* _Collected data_
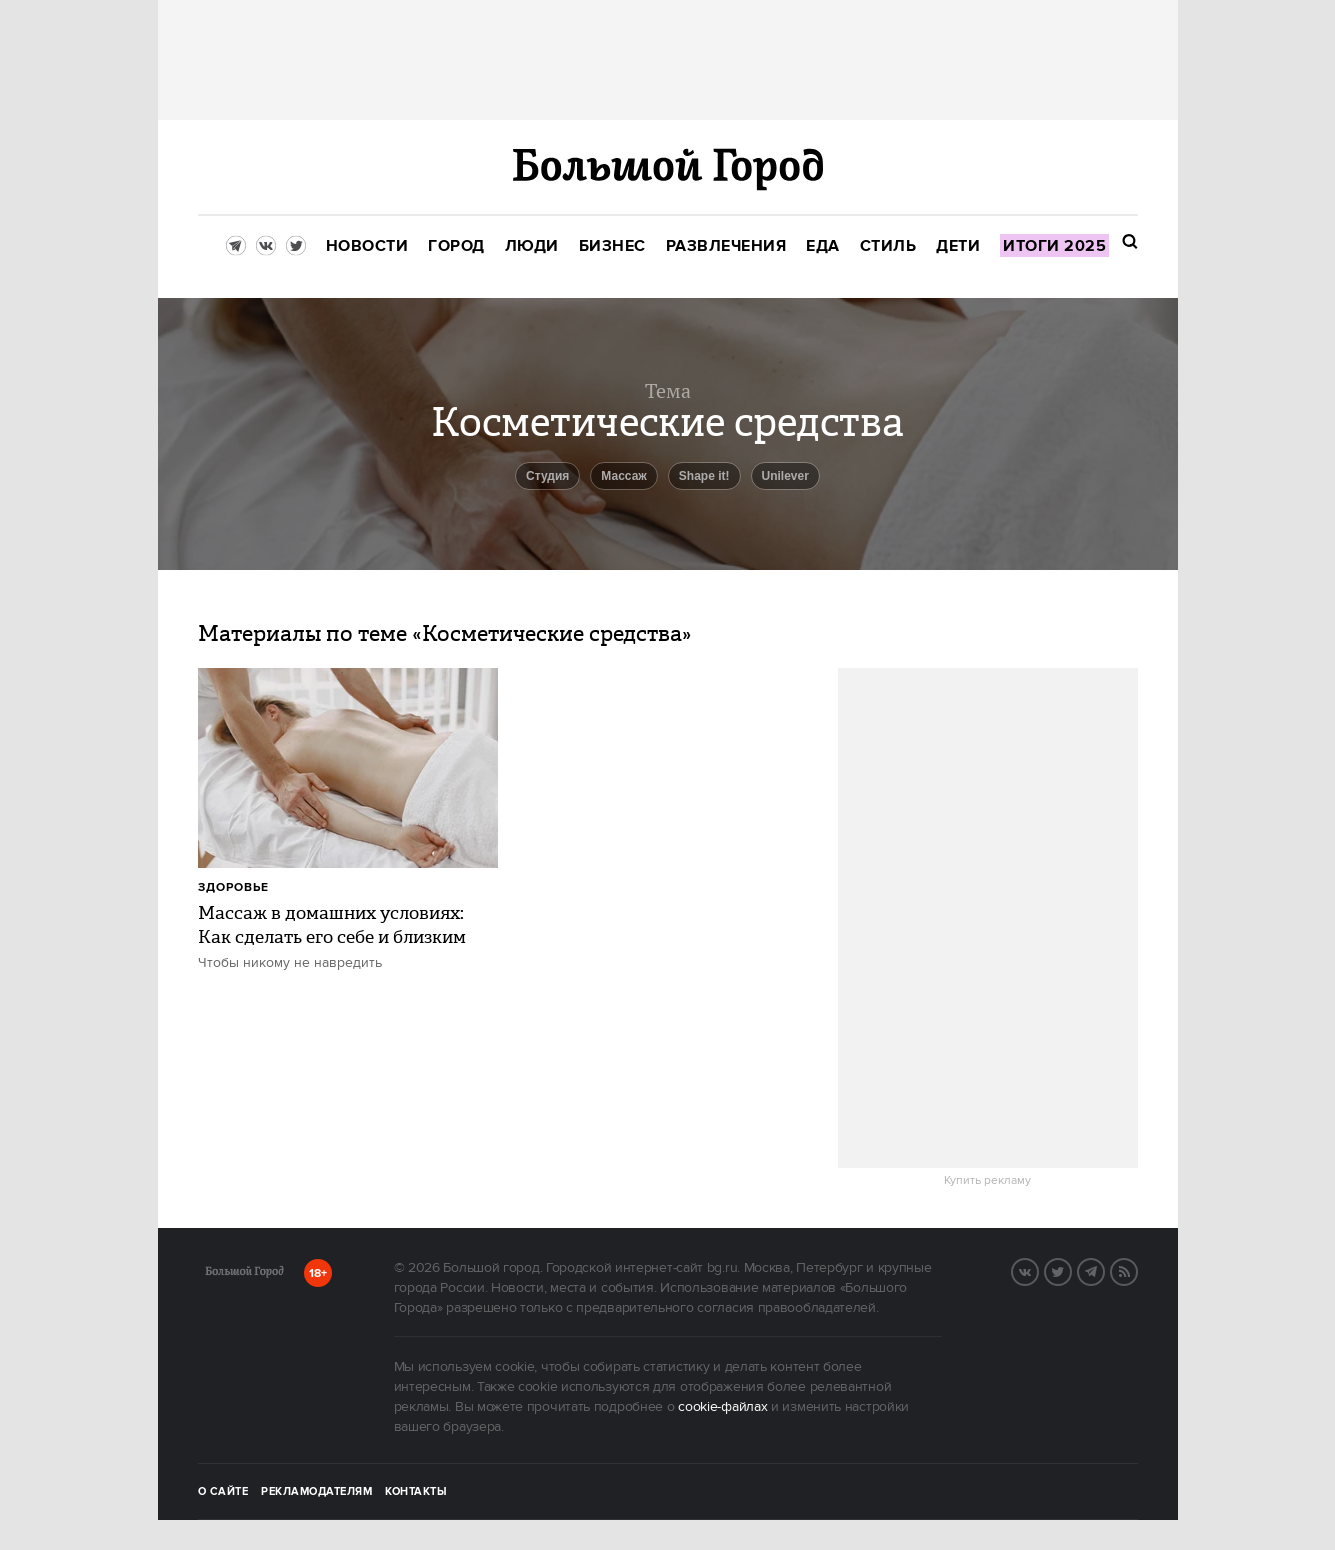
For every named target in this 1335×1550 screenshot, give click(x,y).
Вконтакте (1038, 1270)
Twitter (1071, 1270)
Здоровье (233, 887)
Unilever (785, 476)
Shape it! (704, 476)
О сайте (223, 1492)
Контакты (416, 1492)
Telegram (1104, 1270)
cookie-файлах (722, 1407)
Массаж (624, 476)
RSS (1137, 1270)
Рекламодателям (316, 1492)
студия (547, 476)
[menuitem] (367, 246)
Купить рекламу (987, 1181)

* _Problem statement_
An exact restatement of the lines from the one with "RSS (1137, 1270)" through the last line of the data is the only acceptable answer.

* _Response for this exercise_
RSS (1137, 1270)
Рекламодателям (316, 1492)
студия (547, 476)
[menuitem] (367, 246)
Купить рекламу (987, 1181)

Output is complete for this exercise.